Setelah melakukan penelitian pribadi selama bertahun-tahun, Luna
menyimpulkan bahwa ada dua hal utama yang paling berperan dalam peningkatan
kelabilan emosi seseorang. Pertama, kekurangan makan. Kedua, kekurangan tidur.
Kau tidak percaya? Baiklah, mari kita telusuri lebih jauh. Kau pikir kenapa
di semua televisi di Indonesia setiap hari pasti menayangkan kasus
kriminalitas? Itu karena sebagian besar populasi Indonesia tergolong masyarakat
dengan tingkat perekonomian lemah. Dan efek langsung dari kemampuan ekonomi
yang lemah tersebut adalah ketidakmampuan membeli makan yang cukup. Lalu kenapa
pula para bos seringkali memarahi anak buahnya? Kenapa para politisi dan
pejabat suka bertengkar saat sidang? Itu terjadi karena mereka terlalu banyak
pekerjaan (atau “pekerjaan”) sehingga kekurangan tidur. Jadi apa kau masih mau
meragukan validitas teori Luna tentang ketidakstabilan emosi itu?!

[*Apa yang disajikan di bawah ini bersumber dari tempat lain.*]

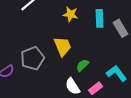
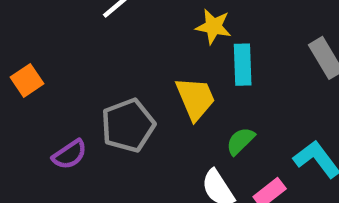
cyan rectangle: (99, 18) -> (243, 65), moved

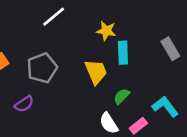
gray pentagon: (128, 125) -> (42, 68), moved

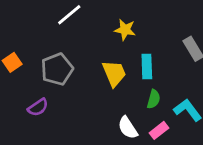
cyan rectangle: (123, 53) -> (147, 66), moved
green semicircle: (122, 96) -> (154, 99), moved, turned 150

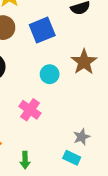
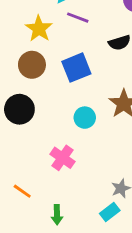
cyan rectangle: (72, 158) -> (110, 212), turned -63

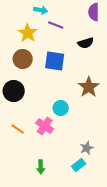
blue square: (76, 68) -> (55, 61), turned 30
cyan circle: (85, 118) -> (61, 108), moved
orange line: (22, 191) -> (18, 129), moved

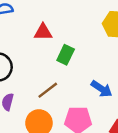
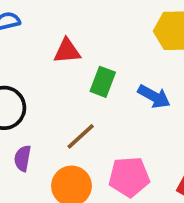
blue arrow: (102, 89) -> (154, 96), moved

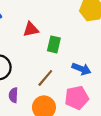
blue arrow: (154, 96) -> (81, 69), moved

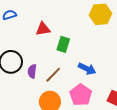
purple semicircle: (13, 95) -> (32, 71), moved
pink pentagon: (77, 98) -> (81, 95), turned -30

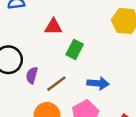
blue arrow: (87, 69) -> (98, 83), turned -30

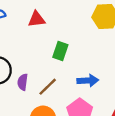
red triangle: (53, 27) -> (37, 19), moved

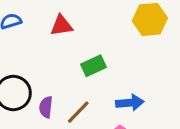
green rectangle: (60, 51) -> (93, 66), turned 48

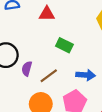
green rectangle: (93, 66) -> (64, 45), turned 42

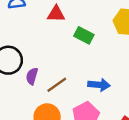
green rectangle: (64, 45) -> (84, 35), moved

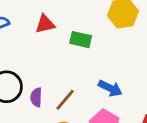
blue arrow: (99, 85) -> (110, 88), turned 35

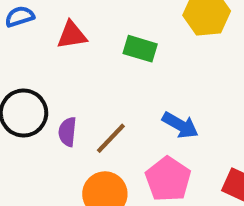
red triangle: (45, 24) -> (72, 35), moved

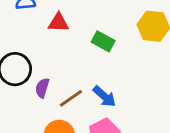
blue arrow: (180, 125) -> (104, 96), moved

Sebagai seorang mahasiswa sains yang berjiwa peneliti, Luna tidak pernah
sembarangan membuat teori. Dedikasinya dalam pengembangan ilmu pengetahuan membuatnya
selalu membuktikan teori tersebut pada dirinya sendiri sebelum mengeluarkan
postulatnya. Maka dari itu,
Lunapun sudah membuktikan sendiri teorinya tentang kekurangan makan dan tidur dapat
meningkatkan kelabilan emosi seseorang.
Teori Luna bukannya tidak beralasan. Justru teori tersebut sangat masuk
akal dan dapat dijelaskan secara ilmiah. Kehilangan konsentrasi adalah efek
samping dengan angka kejadian yang tertinggi yang diakibatkan oleh kurang tidur
dan kurang makan tersebut. Dan kehilangan konsentrasi pada waktu yang tidak
tepat akan memicu kejadian berikutnya-berikutnya-berikutnya yang dapat
terakumulasi dan menyebabkan meningkatnya emosi. Luna sudah membuktikannya di
suatu hari yang tidak terlalu cerah. Akibat kurang tidur pada malam sebelumnya
karena mengerjakan tugas, konsentasi Luna menurun. Dia mengantuk! Dan dia
mengantuk pada waktu yang tidak tepat … saat
beliau-yang-namanya-tidak-boleh-disebut sedang memberikan kuliah.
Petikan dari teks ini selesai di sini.